Monday, 15 December 2014: 2:10 PM
Patrick Glass, Texas A & M University, College Station, TX, United States, David Walter Sparks, Texas A & M Univ, College Station, TX, United States, Einat Aharonov, Hebrew University of Jerusalem, Jerusalem, Israel, Liran Goren, Ben Gurion University of the Negev, Beer-Sheva, Israel and Renaud Toussaint, EOST, CNRS, Strasbourg, France
Abstract:
Slip on faults occurs within very fine–grained granular gouge created by the comminution of highly fractured country rock. Due to this process of fracturing and grinding into powder, the permeability within these gouge zones naturally varies across their width, with the gouge material having relatively low permeability compared to the surrounding damage zone of fractured rock.
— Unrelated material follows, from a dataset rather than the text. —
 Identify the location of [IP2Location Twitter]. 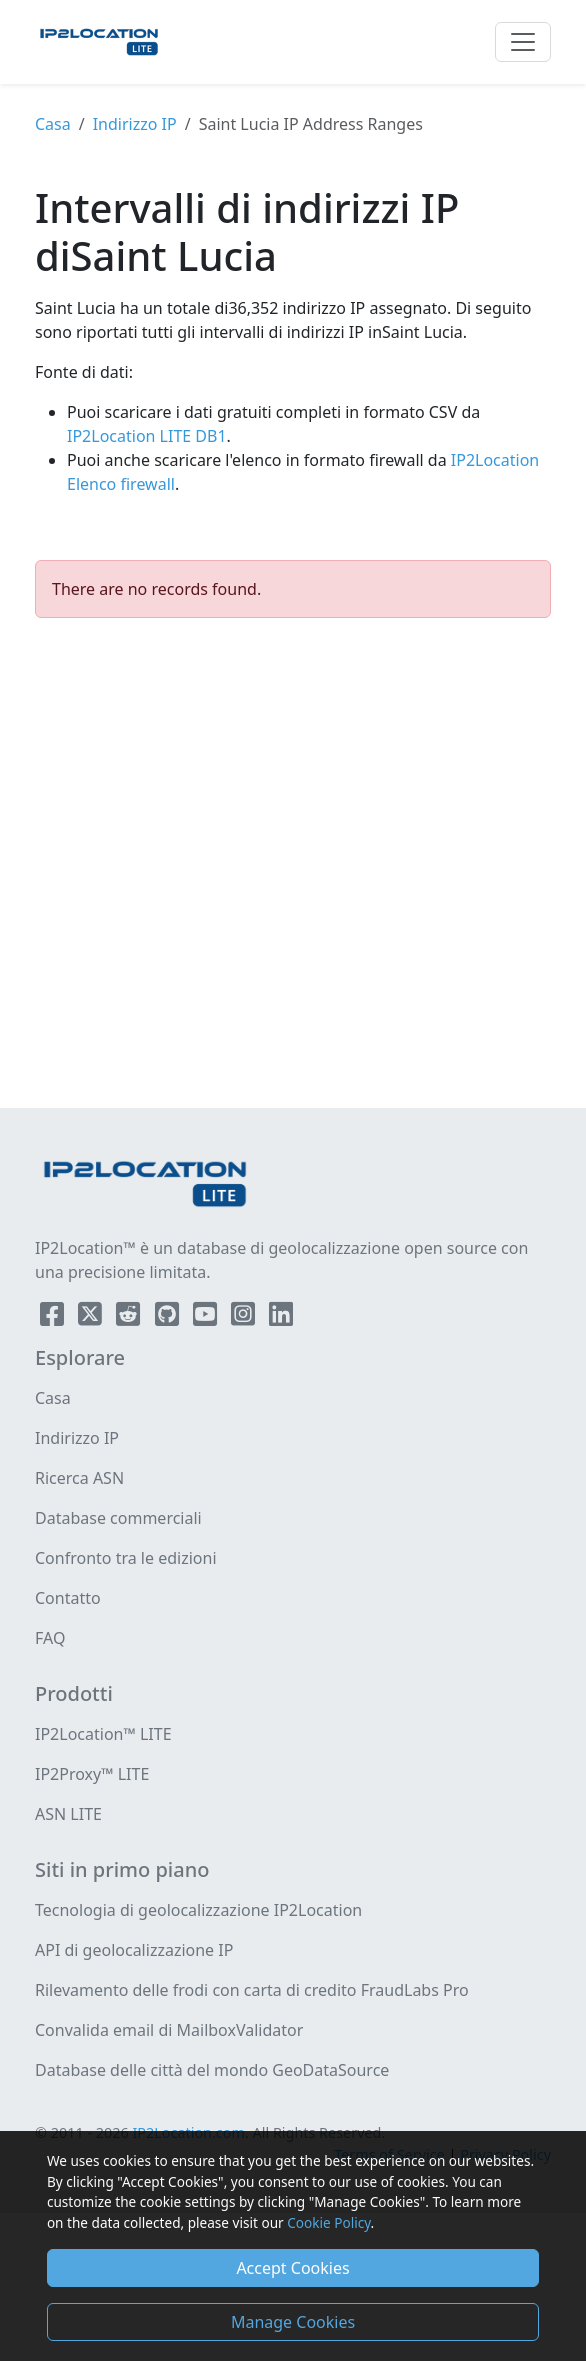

During shear, the movement of individual grains creates local transient dilations and compactions that generate variations in fluid pressure and gouge permeability. The resulting fluid circulation, controlled by differing permeabilities across the fault, may determine aspects of the evolution of slip, such as at what position individual shear bands will materialize.

In order to investigate these phenomena, we extend the coupled discrete element / continuum numerical model of grain motion and fluid flow (Goren et al., 2011) to include fluid flow in the surrounding permeable fault block. We conducted numerical experiments with unconsolidated gouge confined between fault blocks. This system was held at a constant confining stress, and sheared at a constant rate similar to earthquake velocities (on the order of 1 m/s). We find that shear localizes into bands about 10 grains wide, and these bands prefer to form where they will create the least deviations in pressure, i.e. where permeability is highest. Preliminary results with a rigid, fixed-permeability fault block reveal a clear relationship between localization and fault block permeability. When the fault block has low permeability relative to the gouge, shear bands tend to form towards the interior of the gouge. When the fault block is more permeable, shear band formation tends to occur near the boundary between gouge and fault block. We see no further increase in boundary localization for fault block permeabilities on the order of 100 times the gouge permeability.

We will also present results from a version of the model in which the wall rock surrounding the gouge is an elastic/plastic damage zone created from cohesively bonded grains. This allows a greater degree of wall roughness, more lateral variability in wall stresses, and a heterogeneous and evolving damage zone permeability.